* **What to produce**
Without omitting anything, return the records precisely as given.

(Data records)
☆ ☆ ☆

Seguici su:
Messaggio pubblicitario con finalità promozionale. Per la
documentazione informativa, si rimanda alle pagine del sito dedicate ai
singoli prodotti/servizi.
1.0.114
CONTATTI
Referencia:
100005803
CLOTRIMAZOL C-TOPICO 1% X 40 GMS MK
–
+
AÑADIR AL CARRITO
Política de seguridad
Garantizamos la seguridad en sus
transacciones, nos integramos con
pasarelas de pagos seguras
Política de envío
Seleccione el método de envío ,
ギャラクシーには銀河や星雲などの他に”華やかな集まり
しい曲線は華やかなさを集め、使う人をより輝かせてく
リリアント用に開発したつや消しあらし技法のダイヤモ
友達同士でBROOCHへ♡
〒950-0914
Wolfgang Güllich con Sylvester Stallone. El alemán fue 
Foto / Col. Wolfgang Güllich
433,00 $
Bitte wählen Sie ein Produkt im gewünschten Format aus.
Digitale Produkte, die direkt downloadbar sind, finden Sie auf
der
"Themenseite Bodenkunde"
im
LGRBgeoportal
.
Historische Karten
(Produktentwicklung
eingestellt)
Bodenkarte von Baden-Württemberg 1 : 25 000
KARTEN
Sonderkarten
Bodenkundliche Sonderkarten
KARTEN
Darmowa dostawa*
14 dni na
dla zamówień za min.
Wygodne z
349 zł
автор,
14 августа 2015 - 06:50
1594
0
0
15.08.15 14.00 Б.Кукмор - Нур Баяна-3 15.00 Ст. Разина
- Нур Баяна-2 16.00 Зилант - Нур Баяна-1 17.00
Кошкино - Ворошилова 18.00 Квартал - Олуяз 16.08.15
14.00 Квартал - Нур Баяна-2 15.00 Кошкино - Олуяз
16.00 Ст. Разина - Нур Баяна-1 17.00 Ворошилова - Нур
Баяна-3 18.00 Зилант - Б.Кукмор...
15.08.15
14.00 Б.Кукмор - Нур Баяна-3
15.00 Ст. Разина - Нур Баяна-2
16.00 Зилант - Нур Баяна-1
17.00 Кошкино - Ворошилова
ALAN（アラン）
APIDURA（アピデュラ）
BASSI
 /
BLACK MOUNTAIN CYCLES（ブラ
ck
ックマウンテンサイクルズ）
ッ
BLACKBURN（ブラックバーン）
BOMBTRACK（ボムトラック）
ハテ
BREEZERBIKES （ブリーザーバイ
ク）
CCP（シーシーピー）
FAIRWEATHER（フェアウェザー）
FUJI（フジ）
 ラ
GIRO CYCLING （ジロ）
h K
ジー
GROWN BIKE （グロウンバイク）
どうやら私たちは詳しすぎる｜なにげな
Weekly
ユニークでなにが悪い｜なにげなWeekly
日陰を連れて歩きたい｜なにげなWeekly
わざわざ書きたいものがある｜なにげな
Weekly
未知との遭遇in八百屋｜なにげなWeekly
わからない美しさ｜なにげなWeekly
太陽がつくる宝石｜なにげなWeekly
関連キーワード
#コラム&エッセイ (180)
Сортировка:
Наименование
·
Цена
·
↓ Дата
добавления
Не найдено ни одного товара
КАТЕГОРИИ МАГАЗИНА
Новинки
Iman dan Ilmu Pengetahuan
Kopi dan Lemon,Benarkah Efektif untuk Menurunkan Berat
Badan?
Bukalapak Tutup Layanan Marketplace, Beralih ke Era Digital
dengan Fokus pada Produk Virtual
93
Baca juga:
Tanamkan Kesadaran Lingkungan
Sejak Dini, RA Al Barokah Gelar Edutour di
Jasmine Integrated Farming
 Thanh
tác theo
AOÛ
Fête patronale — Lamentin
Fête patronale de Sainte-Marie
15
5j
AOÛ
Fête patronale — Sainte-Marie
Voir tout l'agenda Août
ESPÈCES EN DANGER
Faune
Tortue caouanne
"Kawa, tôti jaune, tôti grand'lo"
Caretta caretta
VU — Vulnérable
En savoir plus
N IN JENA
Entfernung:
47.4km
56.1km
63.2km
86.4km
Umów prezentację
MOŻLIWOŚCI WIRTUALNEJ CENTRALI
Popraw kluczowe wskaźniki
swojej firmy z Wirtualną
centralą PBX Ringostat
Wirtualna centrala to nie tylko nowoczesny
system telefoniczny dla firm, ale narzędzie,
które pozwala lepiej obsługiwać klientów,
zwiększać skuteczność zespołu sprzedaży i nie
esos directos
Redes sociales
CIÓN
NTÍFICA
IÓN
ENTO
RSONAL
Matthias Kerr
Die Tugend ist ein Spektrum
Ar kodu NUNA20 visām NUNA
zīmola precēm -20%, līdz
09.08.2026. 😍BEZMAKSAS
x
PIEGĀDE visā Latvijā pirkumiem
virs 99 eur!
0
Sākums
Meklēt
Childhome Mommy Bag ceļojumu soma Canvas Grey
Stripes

☆ ☆ ☆

* **Expected output**
Seguici su:
Messaggio pubblicitario con finalità promozionale. Per la
documentazione informativa, si rimanda alle pagine del sito dedicate ai
singoli prodotti/servizi.
1.0.114
CONTATTI
Referencia:
100005803
CLOTRIMAZOL C-TOPICO 1% X 40 GMS MK
–
+
AÑADIR AL CARRITO
Política de seguridad
Garantizamos la seguridad en sus
transacciones, nos integramos con
pasarelas de pagos seguras
Política de envío
Seleccione el método de envío ,
ギャラクシーには銀河や星雲などの他に”華やかな集まり
しい曲線は華やかなさを集め、使う人をより輝かせてく
リリアント用に開発したつや消しあらし技法のダイヤモ
友達同士でBROOCHへ♡
〒950-0914
Wolfgang Güllich con Sylvester Stallone. El alemán fue 
Foto / Col. Wolfgang Güllich
433,00 $
Bitte wählen Sie ein Produkt im gewünschten Format aus.
Digitale Produkte, die direkt downloadbar sind, finden Sie auf
der
"Themenseite Bodenkunde"
im
LGRBgeoportal
.
Historische Karten
(Produktentwicklung
eingestellt)
Bodenkarte von Baden-Württemberg 1 : 25 000
KARTEN
Sonderkarten
Bodenkundliche Sonderkarten
KARTEN
Darmowa dostawa*
14 dni na
dla zamówień za min.
Wygodne z
349 zł
автор,
14 августа 2015 - 06:50
1594
0
0
15.08.15 14.00 Б.Кукмор - Нур Баяна-3 15.00 Ст. Разина
- Нур Баяна-2 16.00 Зилант - Нур Баяна-1 17.00
Кошкино - Ворошилова 18.00 Квартал - Олуяз 16.08.15
14.00 Квартал - Нур Баяна-2 15.00 Кошкино - Олуяз
16.00 Ст. Разина - Нур Баяна-1 17.00 Ворошилова - Нур
Баяна-3 18.00 Зилант - Б.Кукмор...
15.08.15
14.00 Б.Кукмор - Нур Баяна-3
15.00 Ст. Разина - Нур Баяна-2
16.00 Зилант - Нур Баяна-1
17.00 Кошкино - Ворошилова
ALAN（アラン）
APIDURA（アピデュラ）
BASSI
 /
BLACK MOUNTAIN CYCLES（ブラ
ck
ックマウンテンサイクルズ）
ッ
BLACKBURN（ブラックバーン）
BOMBTRACK（ボムトラック）
ハテ
BREEZERBIKES （ブリーザーバイ
ク）
CCP（シーシーピー）
FAIRWEATHER（フェアウェザー）
FUJI（フジ）
 ラ
GIRO CYCLING （ジロ）
h K
ジー
GROWN BIKE （グロウンバイク）
どうやら私たちは詳しすぎる｜なにげな
Weekly
ユニークでなにが悪い｜なにげなWeekly
日陰を連れて歩きたい｜なにげなWeekly
わざわざ書きたいものがある｜なにげな
Weekly
未知との遭遇in八百屋｜なにげなWeekly
わからない美しさ｜なにげなWeekly
太陽がつくる宝石｜なにげなWeekly
関連キーワード
#コラム&エッセイ (180)
Сортировка:
Наименование
·
Цена
·
↓ Дата
добавления
Не найдено ни одного товара
КАТЕГОРИИ МАГАЗИНА
Новинки
Iman dan Ilmu Pengetahuan
Kopi dan Lemon,Benarkah Efektif untuk Menurunkan Berat
Badan?
Bukalapak Tutup Layanan Marketplace, Beralih ke Era Digital
dengan Fokus pada Produk Virtual
93
Baca juga:
Tanamkan Kesadaran Lingkungan
Sejak Dini, RA Al Barokah Gelar Edutour di
Jasmine Integrated Farming
 Thanh
tác theo
AOÛ
Fête patronale — Lamentin
Fête patronale de Sainte-Marie
15
5j
AOÛ
Fête patronale — Sainte-Marie
Voir tout l'agenda Août
ESPÈCES EN DANGER
Faune
Tortue caouanne
"Kawa, tôti jaune, tôti grand'lo"
Caretta caretta
VU — Vulnérable
En savoir plus
N IN JENA
Entfernung:
47.4km
56.1km
63.2km
86.4km
Umów prezentację
MOŻLIWOŚCI WIRTUALNEJ CENTRALI
Popraw kluczowe wskaźniki
swojej firmy z Wirtualną
centralą PBX Ringostat
Wirtualna centrala to nie tylko nowoczesny
system telefoniczny dla firm, ale narzędzie,
które pozwala lepiej obsługiwać klientów,
zwiększać skuteczność zespołu sprzedaży i nie
esos directos
Redes sociales
CIÓN
NTÍFICA
IÓN
ENTO
RSONAL
Matthias Kerr
Die Tugend ist ein Spektrum
Ar kodu NUNA20 visām NUNA
zīmola precēm -20%, līdz
09.08.2026. 😍BEZMAKSAS
x
PIEGĀDE visā Latvijā pirkumiem
virs 99 eur!
0
Sākums
Meklēt
Childhome Mommy Bag ceļojumu soma Canvas Grey
Stripes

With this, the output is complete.